» Aim of the task: Transcribe the data below verbatim from the line with "in Bad Schönborn" to the line with "Minis in Mingolsheim". Include both of those lines.
══ Data under study
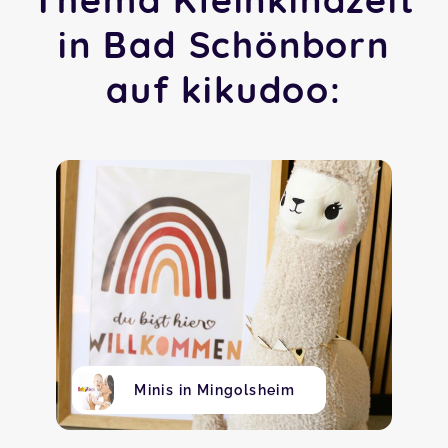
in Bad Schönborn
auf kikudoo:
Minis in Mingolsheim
════
══ Data under study
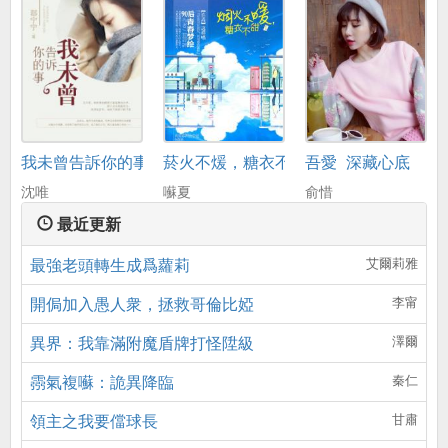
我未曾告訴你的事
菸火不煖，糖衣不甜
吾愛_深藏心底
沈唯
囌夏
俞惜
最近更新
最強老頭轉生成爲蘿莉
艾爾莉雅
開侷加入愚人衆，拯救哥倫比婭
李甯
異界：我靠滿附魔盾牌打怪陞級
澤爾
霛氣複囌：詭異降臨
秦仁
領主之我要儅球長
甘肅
════
» Response below:
in Bad Schönborn
auf kikudoo:
Minis in Mingolsheim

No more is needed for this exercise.